==== Data provided

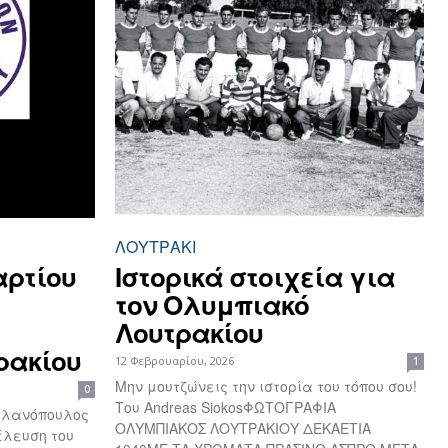
ΛΟΥΤΡΆΚΙ
αρτίου
Iστορικά στοιχεία για
τον Ολυμπιακό
Λουτρακίου
ρακίου
12 Φεβρουαρίου, 2026
1
Μην μουτζώνεις την ιστορία του τόπου σου!
0
Του Andreas SiokosΦΩΤΟΓΡΑΦΙΑ
Γαλανόπουλος
ΟΛΥΜΠΙΑΚΟΣ ΛΟΥΤΡΑΚΙΟΥ ΔΕΚΑΕΤΙΑ
νέλευση του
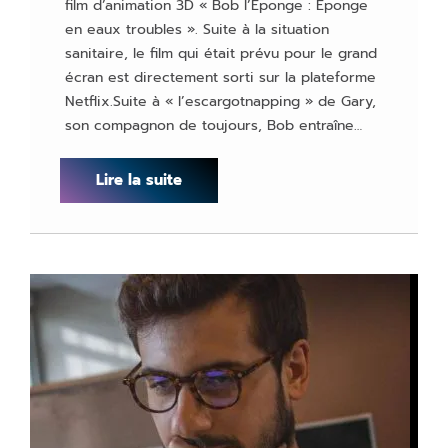
film d’animation 3D « Bob l’Éponge : Éponge
en eaux troubles ». Suite à la situation
sanitaire, le film qui était prévu pour le grand
écran est directement sorti sur la plateforme
Netflix.Suite à « l’escargotnapping » de Gary,
son compagnon de toujours, Bob entraîne…
Lire la suite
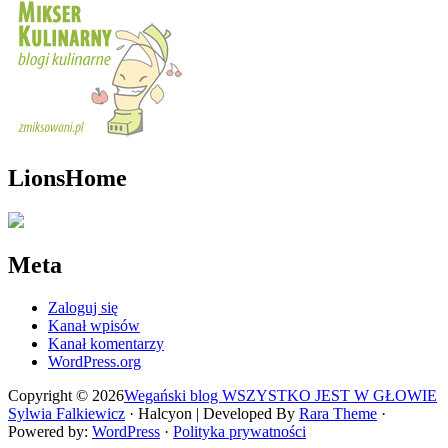
LionsHome
Meta
Zaloguj się
Kanał wpisów
Kanał komentarzy
WordPress.org
Copyright © 2026
Wegański blog WSZYSTKO JEST W GŁOWIE
Sylwia Falkiewicz
· Halcyon | Developed By
Rara Theme
·
Powered by:
WordPress
·
Polityka prywatności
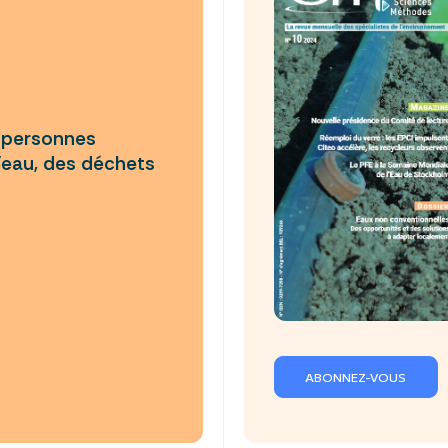
e personnes
’eau, des déchets
ABONNEZ-VOUS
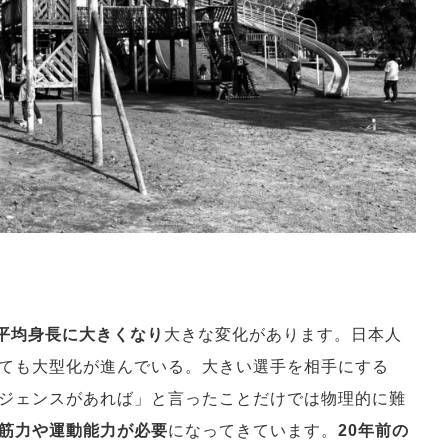
平均身長に大きくなり
大きな変化があります。日本人
ても大型化が進んでいる。大きい選手を相手にする
ジェンスがあれば」と言ったことだけでは物理的に難
筋力や運動能力が必要
になってきています。
20年前の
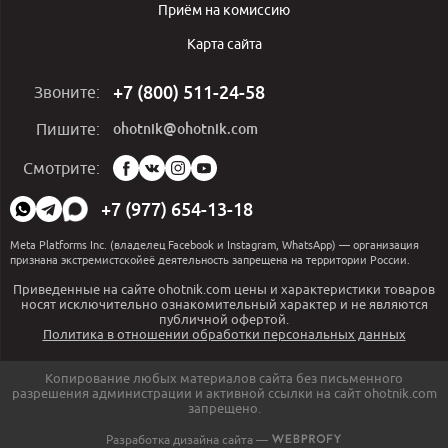
Приём на комиссию
Карта сайта
+7 (800) 511-24-58
Звоните:
ohotnik@ohotnik.com
Пишите:
Мы
Смотрите:
в
социальных
+7 (977) 654-13-18
сетях:
Meta Platforms Inc. (владелец Facebook и Instagram, WhatsApp) — организация
признана экстремистскойеё деятельность запрещена на территории России.
Приведенные на сайте ohotnik.com цены и характеристики товаров
носят исключительно ознакомительный характер и не являются
публичной офертой.
Политика в отношении обработки персональных данных
Копирование любых материалов сайта без письменного
разрешения администрации и активной ссылки на сайт ohotnik.com
запрещено.
Разработка дизайна сайта —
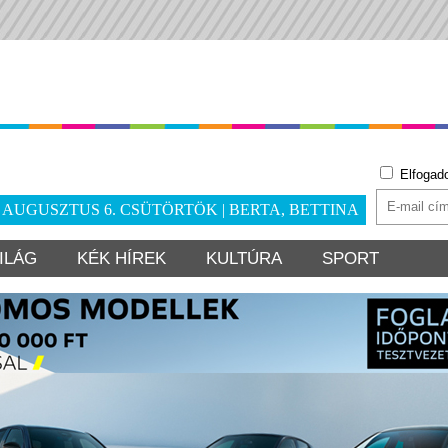
Elfogad
. AUGUSZTUS 6. CSÜTÖRTÖK | BERTA, BETTINA
ILÁG
KÉK HÍREK
KULTÚRA
SPORT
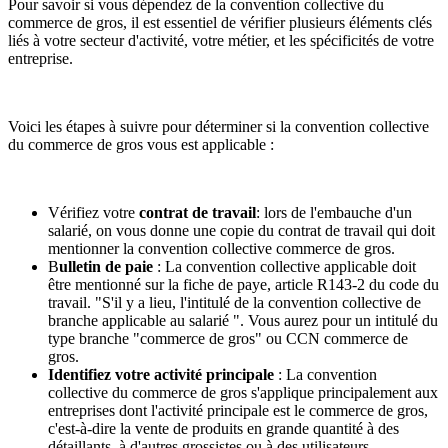
Pour savoir si vous dépendez de la convention collective du
commerce de gros, il est essentiel de vérifier plusieurs éléments clés
liés à votre secteur d'activité, votre métier, et les spécificités de votre
entreprise.
Voici les étapes à suivre pour déterminer si la convention collective
du commerce de gros vous est applicable :
Vérifiez votre
contrat de travail
: lors de l'embauche d'un
salarié, on vous donne une copie du contrat de travail qui doit
mentionner la convention collective commerce de gros.
B
ulletin de paie
: La convention collective applicable doit
être mentionné sur la fiche de paye, article R143-2 du code du
travail. "S'il y a lieu, l'intitulé de la convention collective de
branche applicable au salarié ". Vous aurez pour un intitulé du
type branche "commerce de gros" ou CCN commerce de
gros.
Identifiez votre activité principale
: La convention
collective du commerce de gros s'applique principalement aux
entreprises dont l'activité principale est le commerce de gros,
c'est-à-dire la vente de produits en grande quantité à des
détaillants, à d'autres grossistes ou à des utilisateurs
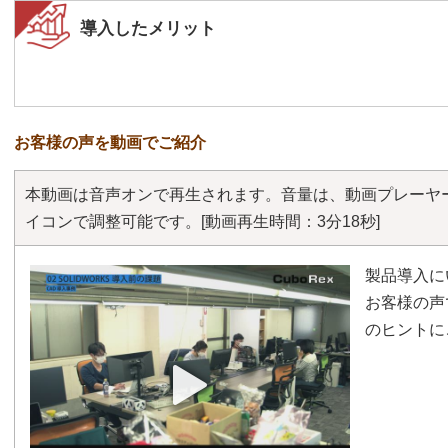
導入したメリット
お客様の声を動画でご紹介
本動画は音声オンで再生されます。音量は、動画プレーヤ
イコンで調整可能です。
[動画再生時間：3分18秒]
製品導入に
お客様の声
のヒントに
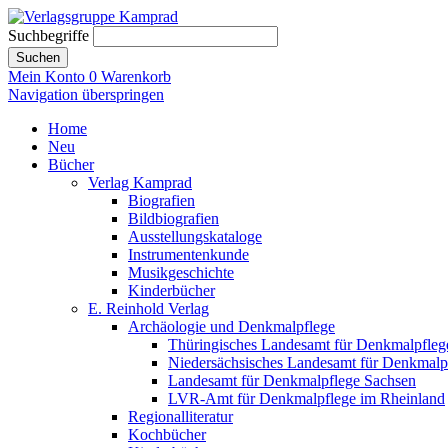
Suchbegriffe
Suchen
Mein Konto
0
Warenkorb
Navigation überspringen
Home
Neu
Bücher
Verlag Kamprad
Biografien
Bildbiografien
Ausstellungskataloge
Instrumentenkunde
Musikgeschichte
Kinderbücher
E. Reinhold Verlag
Archäologie und Denkmalpflege
Thüringisches Landesamt für Denkmalpfleg
Niedersächsisches Landesamt für Denkmalp
Landesamt für Denkmalpflege Sachsen
LVR-Amt für Denkmalpflege im Rheinland
Regionalliteratur
Kochbücher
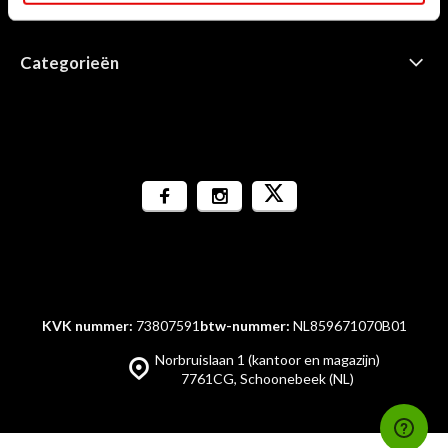
Informatie
Categorieën
KVK nummer:
73807591
btw-nummer:
NL859671070B01
Norbruislaan 1 (kantoor en magazijn)
7761CG, Schoonebeek (NL)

========

Task item.
Copy out exactly, with no pictures, the lines of the data from the first one through the line bearing "en eaux troubles".

Result for this task.
ΛΟΥΤΡΆΚΙ
αρτίου
Iστορικά στοιχεία για
τον Ολυμπιακό
Λουτρακίου
ρακίου
12 Φεβρουαρίου, 2026
1
Μην μουτζώνεις την ιστορία του τόπου σου!
0
Του Andreas SiokosΦΩΤΟΓΡΑΦΙΑ
Γαλανόπουλος
ΟΛΥΜΠΙΑΚΟΣ ΛΟΥΤΡΑΚΙΟΥ ΔΕΚΑΕΤΙΑ
νέλευση του
film d’animation 3D « Bob l’Éponge : Éponge
en eaux troubles ». Suite à la situation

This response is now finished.